Spaces Between Zachari Logan

Thu 06 Sep 2018 - Sat 27 Oct 2018

New Art Projects are delighted to announce our second solo show by Canadian artist Zachari Logan

 SPACES BETWEEN

 Zachari Logan is a contemporary Canadian Artist who explores the intersections between masculinity, identity, memory and place through drawing, and installation. Previous work that relates to Logan’s current practice involved the investigation of his own body as singular site of exploration with real and imagined landscape.

 In recent work, his body remains a catalyst, but is no longer the sole focus of his practice. To acknowledge this rich visual history of his self portraits, the Spaces Between exhibition will be installed around a major drawing from 2010 where the artist is shown standing gazing at the viewer with a single flower in his hand.

 The drawings in Spaces Between are part of a continued exploration of the spaces  represented by wild self seeding gardens. Logan seeks to articulate the landscapes with meaning and perception, memory and the queer body. The roadside ditch containing wild flower species remains a metaphor for sites of resistance to monoculture and conformity, and the cultivated garden is represented as a collaborative effort, as an amalgamation of the wild impulse and human desire.

 Logans “In-Between” Series (1-12) and his ditches of wild flowers are defined by human intervention of roads and industrial farming in to the landscape.

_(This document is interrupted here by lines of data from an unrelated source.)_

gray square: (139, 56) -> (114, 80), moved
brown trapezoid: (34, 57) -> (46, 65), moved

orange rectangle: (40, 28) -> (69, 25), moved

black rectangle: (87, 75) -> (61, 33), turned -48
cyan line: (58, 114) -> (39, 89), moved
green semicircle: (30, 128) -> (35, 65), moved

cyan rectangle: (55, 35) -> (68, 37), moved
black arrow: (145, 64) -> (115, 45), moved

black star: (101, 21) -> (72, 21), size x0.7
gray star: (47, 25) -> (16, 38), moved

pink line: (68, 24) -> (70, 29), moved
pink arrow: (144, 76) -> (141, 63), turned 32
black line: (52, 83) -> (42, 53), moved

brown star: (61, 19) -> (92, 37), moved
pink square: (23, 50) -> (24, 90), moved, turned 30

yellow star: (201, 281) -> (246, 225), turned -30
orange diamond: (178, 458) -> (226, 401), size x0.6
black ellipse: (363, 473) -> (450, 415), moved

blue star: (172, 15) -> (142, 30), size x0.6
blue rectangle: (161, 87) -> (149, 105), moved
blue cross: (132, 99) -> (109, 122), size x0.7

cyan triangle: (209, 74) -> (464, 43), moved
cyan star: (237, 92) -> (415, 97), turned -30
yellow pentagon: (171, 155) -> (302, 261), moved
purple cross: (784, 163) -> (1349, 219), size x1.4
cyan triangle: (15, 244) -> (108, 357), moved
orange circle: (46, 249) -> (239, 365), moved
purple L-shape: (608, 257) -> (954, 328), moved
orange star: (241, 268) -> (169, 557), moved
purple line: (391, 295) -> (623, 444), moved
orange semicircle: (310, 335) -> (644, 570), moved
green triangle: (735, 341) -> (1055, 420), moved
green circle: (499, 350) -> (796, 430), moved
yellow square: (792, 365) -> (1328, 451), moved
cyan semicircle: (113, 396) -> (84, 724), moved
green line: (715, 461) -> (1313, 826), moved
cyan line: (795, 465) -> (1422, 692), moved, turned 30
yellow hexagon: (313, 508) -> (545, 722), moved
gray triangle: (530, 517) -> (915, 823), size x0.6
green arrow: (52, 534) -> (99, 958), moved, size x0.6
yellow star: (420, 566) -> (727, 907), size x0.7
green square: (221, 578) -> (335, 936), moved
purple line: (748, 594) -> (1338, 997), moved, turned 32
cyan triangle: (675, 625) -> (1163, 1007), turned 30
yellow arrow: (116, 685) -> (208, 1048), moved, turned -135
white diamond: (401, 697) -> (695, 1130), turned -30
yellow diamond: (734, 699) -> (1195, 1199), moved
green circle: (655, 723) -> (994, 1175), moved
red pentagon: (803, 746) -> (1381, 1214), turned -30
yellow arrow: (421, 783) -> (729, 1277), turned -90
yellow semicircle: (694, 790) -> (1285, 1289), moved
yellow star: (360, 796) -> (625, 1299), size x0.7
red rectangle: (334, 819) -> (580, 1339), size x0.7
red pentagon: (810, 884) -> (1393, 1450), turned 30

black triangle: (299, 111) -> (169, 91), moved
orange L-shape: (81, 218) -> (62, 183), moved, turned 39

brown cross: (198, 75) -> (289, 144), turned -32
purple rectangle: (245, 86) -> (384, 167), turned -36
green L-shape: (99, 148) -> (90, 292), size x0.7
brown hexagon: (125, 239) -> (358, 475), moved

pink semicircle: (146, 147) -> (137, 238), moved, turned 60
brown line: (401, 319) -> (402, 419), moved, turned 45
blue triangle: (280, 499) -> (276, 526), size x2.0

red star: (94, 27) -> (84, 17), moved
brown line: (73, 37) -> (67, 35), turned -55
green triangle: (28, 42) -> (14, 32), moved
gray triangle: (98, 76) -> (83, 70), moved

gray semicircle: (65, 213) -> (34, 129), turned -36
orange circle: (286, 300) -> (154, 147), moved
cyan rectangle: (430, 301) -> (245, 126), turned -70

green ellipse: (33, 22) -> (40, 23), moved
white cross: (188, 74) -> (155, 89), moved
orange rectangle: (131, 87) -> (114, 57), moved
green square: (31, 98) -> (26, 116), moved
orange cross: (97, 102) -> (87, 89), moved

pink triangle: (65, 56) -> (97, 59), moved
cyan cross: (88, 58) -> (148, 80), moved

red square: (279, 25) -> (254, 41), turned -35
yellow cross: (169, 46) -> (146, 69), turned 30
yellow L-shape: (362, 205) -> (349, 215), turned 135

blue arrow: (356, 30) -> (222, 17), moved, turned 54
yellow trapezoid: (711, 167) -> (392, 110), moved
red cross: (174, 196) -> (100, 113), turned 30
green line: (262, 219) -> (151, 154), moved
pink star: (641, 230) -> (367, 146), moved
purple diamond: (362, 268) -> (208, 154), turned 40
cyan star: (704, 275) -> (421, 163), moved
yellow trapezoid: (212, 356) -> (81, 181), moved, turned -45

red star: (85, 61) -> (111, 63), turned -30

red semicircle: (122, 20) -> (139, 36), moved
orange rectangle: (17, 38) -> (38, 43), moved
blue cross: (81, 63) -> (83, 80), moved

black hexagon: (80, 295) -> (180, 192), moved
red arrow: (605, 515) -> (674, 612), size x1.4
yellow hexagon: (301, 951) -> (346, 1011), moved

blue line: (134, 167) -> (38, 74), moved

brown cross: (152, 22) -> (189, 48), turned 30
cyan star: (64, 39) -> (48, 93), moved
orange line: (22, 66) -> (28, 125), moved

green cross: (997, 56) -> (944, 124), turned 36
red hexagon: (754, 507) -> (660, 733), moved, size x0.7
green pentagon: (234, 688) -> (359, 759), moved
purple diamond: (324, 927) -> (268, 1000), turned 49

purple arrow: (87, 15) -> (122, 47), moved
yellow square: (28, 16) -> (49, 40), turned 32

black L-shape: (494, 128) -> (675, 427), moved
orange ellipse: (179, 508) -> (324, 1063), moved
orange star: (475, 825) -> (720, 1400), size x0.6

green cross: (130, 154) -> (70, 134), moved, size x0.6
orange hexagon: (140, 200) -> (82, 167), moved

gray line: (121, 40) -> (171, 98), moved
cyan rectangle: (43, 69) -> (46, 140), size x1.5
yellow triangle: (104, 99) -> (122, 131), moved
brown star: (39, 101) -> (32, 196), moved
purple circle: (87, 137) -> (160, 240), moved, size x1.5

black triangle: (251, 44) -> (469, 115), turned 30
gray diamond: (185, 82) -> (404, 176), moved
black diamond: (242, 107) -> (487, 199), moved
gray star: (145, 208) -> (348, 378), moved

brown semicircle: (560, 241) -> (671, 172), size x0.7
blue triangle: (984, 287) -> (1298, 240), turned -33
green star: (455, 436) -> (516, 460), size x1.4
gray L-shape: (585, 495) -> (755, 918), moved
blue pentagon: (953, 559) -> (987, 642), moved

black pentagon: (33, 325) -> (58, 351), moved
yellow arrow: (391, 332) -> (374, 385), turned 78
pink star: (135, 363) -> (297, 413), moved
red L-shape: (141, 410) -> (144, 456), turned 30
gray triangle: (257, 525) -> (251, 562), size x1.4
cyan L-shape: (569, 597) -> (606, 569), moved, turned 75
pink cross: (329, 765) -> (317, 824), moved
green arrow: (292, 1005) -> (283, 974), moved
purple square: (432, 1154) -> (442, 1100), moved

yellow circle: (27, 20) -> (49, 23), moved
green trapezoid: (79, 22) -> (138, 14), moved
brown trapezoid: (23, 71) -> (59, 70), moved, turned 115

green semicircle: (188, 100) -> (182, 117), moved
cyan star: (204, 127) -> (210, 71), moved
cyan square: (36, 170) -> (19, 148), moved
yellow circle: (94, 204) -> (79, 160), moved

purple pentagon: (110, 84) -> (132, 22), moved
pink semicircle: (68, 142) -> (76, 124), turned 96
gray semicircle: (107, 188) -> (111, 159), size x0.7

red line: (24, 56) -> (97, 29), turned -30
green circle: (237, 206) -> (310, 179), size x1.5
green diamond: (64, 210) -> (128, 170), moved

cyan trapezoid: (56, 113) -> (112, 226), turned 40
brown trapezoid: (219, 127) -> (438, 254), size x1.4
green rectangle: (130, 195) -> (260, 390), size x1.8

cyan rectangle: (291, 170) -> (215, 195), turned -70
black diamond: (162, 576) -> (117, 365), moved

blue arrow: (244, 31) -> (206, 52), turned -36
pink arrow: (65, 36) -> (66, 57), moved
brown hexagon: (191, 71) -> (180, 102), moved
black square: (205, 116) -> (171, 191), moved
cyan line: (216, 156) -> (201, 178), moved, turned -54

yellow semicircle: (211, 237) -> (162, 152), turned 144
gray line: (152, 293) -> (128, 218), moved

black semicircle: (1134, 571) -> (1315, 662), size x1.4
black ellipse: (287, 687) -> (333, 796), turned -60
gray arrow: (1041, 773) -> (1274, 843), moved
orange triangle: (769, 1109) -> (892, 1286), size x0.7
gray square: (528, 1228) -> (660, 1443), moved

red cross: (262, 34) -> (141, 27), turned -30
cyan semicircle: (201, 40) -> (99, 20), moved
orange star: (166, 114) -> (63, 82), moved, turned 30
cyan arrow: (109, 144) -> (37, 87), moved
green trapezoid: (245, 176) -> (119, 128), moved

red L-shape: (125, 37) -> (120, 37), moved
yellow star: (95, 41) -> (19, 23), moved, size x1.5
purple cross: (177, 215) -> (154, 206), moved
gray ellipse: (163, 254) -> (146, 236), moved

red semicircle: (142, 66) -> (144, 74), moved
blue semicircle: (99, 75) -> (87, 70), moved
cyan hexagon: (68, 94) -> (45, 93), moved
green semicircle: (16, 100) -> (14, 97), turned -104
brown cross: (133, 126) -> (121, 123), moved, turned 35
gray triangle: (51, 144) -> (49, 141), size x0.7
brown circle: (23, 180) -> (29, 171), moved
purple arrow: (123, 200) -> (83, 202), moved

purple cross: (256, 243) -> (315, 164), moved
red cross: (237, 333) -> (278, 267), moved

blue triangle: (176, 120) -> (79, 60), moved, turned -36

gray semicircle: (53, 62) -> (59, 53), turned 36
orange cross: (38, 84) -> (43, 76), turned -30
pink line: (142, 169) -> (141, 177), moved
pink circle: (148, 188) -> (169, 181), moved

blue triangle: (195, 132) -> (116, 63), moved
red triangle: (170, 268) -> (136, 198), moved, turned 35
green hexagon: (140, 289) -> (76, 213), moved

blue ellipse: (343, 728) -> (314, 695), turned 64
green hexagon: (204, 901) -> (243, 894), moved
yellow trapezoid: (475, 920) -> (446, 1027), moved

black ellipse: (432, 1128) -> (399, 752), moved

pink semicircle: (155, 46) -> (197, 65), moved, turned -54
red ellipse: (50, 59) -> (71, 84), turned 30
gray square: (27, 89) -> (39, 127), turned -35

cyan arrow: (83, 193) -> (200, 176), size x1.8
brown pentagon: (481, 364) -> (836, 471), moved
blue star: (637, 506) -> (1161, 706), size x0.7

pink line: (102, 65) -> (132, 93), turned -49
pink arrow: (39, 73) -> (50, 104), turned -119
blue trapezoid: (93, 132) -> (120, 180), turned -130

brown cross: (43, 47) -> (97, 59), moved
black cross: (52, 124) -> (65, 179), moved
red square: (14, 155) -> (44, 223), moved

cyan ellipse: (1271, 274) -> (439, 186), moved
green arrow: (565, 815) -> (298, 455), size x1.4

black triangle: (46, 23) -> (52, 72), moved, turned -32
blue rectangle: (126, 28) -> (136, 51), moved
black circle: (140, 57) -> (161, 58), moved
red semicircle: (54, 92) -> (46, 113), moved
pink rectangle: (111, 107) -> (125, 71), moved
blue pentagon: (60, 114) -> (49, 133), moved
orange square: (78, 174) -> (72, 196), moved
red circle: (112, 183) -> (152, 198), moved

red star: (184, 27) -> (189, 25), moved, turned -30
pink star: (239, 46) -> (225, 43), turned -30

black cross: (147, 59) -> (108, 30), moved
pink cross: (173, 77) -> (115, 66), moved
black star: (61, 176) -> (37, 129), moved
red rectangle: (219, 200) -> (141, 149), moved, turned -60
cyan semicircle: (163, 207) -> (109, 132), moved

Wilder rural areas intersect with images sourced from both civic and private gardens and are realised almost exclusively in blue, as fine pencil drawings on mylar, a colour he associates with melancholy.

 Rather than creating pictures defined conventionally by four sides, the informal composition of these new works is without borders. The edges of these drawings are amorphous, cloud-like, and in some cases vaporous, suggest the conjuring of a memory or dream. The expansive white areas of the mylar around them become an important feature of the drawings, and are also a defining reference to the body; as what is left out or forgotten by the mind is an equally important aspect of the process of experiencing the world.